$1.3M NIH grant funds brain development, cancer research

Researchers will seek to uncover fundamental processes in brain development and their links to brain cancers with a new grant.

Richard Cerione, Cornell professor of molecular medicine and chemistry and chemical biology in the colleges of Veterinary Medicine and Arts and Sciences, has received a four-year, $1.3 million grant from the National Institutes of Health (NIH) to investigate the roles of two closely related signaling proteins in the growth and development of nerve cells (neurogenesis) and brain cancer.

The grant renews NIH funding for a project that began some 25 years ago when Cerione first became a faculty member at Cornell and a graduate student in his lab discovered a gene and the protein it expresses, called Cdc42, while searching for novel participants in growth factor-signaling pathways.  

The human Cdc42 protein is virtually the same as its yeast homolog, showing that it has been conserved throughout evolution and is important in fundamental signaling processes related to cell shape and cell movement.
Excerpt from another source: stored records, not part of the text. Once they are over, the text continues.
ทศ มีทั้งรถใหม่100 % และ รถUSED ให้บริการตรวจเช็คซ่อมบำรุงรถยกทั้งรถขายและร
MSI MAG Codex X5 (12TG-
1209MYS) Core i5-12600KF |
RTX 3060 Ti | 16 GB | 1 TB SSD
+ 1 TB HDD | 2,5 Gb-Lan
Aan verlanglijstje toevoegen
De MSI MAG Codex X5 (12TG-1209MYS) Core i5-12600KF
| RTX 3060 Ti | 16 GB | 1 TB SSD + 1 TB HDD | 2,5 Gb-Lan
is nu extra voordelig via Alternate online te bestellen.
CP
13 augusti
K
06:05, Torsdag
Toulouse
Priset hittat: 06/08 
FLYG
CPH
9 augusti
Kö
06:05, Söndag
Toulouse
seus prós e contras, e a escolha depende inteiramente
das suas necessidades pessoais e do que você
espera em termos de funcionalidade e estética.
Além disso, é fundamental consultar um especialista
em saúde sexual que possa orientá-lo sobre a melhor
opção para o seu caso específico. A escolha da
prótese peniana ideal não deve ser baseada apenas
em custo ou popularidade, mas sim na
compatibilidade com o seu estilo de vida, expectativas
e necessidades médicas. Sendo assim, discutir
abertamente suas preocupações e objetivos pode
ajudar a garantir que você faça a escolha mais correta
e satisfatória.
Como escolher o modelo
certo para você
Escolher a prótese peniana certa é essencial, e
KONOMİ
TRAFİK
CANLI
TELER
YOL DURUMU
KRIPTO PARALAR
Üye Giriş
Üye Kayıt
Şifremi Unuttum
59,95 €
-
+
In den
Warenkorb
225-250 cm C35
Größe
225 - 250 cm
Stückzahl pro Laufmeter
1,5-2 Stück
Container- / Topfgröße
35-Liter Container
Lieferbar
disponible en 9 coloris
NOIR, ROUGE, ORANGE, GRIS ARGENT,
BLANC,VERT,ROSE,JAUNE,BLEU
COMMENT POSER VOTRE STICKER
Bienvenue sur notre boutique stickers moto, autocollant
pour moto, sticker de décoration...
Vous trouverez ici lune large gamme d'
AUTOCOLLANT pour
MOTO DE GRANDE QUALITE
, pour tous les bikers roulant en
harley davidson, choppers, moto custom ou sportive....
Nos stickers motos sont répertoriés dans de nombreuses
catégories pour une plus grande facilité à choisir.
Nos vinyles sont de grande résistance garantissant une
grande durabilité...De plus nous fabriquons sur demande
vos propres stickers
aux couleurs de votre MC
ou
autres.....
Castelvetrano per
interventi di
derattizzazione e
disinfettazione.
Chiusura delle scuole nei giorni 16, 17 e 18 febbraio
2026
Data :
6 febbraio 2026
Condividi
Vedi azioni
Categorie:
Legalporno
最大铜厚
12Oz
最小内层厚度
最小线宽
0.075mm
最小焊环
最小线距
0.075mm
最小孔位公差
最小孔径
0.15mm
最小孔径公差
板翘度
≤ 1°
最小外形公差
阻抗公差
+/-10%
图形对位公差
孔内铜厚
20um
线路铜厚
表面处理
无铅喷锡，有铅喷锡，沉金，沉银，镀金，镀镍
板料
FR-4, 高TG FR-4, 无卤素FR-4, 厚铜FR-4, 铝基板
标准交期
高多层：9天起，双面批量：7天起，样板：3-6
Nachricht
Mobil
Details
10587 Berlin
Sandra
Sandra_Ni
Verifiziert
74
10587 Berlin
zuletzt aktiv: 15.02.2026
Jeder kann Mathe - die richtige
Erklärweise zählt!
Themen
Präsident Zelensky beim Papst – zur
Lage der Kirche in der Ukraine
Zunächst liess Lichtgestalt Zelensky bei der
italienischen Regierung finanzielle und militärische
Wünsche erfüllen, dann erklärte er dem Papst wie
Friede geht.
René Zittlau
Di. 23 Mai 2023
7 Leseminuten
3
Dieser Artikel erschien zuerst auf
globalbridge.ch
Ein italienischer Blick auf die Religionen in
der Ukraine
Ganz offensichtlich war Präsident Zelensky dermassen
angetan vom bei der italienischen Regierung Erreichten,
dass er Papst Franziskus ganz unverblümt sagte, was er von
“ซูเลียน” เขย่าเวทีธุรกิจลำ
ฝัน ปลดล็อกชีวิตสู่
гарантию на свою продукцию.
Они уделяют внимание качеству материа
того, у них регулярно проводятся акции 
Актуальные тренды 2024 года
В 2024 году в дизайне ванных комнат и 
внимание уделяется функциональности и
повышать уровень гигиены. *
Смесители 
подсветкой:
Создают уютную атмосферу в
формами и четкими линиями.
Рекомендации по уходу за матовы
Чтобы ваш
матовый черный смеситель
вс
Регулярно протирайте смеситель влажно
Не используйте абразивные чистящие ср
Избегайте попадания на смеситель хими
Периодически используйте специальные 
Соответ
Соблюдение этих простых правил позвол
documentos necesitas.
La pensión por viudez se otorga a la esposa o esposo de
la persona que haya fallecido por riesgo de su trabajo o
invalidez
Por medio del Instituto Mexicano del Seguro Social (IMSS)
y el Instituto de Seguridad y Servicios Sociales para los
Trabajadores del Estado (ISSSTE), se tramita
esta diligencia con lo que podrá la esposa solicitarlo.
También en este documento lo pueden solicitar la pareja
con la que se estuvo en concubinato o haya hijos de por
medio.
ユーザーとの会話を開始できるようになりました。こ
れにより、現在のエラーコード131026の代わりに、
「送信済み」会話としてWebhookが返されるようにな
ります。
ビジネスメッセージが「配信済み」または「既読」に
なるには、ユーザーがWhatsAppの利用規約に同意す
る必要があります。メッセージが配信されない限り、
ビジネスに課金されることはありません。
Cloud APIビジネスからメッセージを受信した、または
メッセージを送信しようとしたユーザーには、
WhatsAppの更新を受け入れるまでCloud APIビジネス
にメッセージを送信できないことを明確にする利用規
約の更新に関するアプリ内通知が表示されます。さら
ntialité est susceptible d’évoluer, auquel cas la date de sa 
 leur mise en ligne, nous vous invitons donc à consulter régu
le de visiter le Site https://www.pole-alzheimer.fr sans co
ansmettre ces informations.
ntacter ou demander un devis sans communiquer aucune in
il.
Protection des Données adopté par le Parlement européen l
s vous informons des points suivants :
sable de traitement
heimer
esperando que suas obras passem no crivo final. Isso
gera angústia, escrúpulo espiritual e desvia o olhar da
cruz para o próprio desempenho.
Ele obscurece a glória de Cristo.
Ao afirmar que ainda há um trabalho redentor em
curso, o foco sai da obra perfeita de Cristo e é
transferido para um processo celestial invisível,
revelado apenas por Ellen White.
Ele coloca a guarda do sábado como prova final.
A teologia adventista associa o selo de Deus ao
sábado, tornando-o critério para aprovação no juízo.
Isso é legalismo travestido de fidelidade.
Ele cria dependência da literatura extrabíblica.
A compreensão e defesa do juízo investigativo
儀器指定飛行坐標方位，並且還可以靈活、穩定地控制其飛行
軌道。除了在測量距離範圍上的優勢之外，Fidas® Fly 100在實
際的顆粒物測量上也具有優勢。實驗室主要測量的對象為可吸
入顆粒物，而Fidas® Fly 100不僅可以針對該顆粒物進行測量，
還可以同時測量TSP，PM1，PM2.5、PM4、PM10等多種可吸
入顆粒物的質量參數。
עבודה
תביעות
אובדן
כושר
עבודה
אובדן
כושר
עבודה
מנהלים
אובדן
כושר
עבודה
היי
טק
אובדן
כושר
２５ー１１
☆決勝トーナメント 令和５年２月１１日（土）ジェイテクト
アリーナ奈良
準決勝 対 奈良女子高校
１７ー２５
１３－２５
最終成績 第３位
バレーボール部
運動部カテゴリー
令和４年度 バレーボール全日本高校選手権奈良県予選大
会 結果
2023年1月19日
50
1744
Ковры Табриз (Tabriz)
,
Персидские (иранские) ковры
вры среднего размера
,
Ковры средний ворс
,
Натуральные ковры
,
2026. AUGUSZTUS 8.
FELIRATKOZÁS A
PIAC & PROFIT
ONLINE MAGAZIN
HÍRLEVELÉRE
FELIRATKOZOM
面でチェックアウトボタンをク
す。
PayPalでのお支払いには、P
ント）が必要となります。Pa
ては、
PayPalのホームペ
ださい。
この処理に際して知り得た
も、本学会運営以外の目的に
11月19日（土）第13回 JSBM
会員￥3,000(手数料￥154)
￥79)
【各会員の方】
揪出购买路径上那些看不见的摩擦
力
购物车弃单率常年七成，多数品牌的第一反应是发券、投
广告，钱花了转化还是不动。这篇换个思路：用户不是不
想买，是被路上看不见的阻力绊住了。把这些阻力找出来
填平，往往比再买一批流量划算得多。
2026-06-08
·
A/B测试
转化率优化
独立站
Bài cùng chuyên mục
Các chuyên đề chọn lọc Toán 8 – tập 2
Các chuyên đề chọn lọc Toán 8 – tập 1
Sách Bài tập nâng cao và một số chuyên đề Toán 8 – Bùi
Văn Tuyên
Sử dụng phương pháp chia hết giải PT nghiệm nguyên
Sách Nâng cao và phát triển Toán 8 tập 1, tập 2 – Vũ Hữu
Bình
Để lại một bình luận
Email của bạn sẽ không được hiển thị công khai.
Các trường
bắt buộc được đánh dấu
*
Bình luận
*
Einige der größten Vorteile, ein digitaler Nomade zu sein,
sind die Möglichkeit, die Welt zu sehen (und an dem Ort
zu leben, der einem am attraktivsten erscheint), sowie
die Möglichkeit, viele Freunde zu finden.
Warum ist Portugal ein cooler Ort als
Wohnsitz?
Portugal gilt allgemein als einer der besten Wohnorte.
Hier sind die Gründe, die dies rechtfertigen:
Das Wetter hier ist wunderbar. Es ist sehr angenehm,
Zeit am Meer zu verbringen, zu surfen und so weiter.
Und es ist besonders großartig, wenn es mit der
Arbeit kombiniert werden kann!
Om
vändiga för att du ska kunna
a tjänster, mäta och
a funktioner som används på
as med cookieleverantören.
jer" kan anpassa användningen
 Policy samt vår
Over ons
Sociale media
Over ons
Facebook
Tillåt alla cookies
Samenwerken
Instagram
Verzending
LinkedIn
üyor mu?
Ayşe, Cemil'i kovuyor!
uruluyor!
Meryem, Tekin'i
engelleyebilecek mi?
After discovering the human Cdc42 protein, Cerione and researchers in his lab spent a number of years investigating how it is regulated and interacts with its signaling partners. In many cases, this involved understanding the three dimensional X-ray crystal structures of different Cdc42 complexes, taking advantage of the Cornell High Energy Synchrotron Source (CHESS).   

More recently, a research associate in the Cerione laboratory, Makoto Endo, discovered that a variant of this gene, called Cdc42b, which is only found in the brain, plays a distinct role in neurogenesis. It turns out the more ubiquitous form of the gene and its protein, Cdc42, is essential for stimulating the transition of an embryonic stem cell into a neuroprogenitor cell, the progeny of stem cells that can differentiate into neurons. At this stage, the Cdc42b protein steps in and causes neuroprogenitor cells to become neurons.

“We’ve been trying to understand how the more widely distributed ubiquitous form, Cdc42, causes neuroprogenitors to form,” Cerione said, “and then, what does the brain-specific member, Cdc42b, do to cause them [neuroprogenitors] to become neurons. We try to map those pathways.”

The lab members have also been studying links between brain development, stem cells and the process of developing brain cancers. They found that only the ubiquitous form, Cdc42, is expressed in these brain cancers, and not the brain-specific form, Cdc42b, which supports specialized functions of differentiated cells and does not support growth. The team has been investigating why the Cdc42b protein is not expressed in brain cancers and what role the Cdc42 protein plays in cancer stem cells in the brain.

“If we can understand more about what regulates the lack of expression of Cdc42b in these cancer stem cells and get around that regulation so that it does become expressed, we think then maybe Cdc42b could cause the cancer stem cells to undergo differentiation and thus block tumor progression,” Cerione said.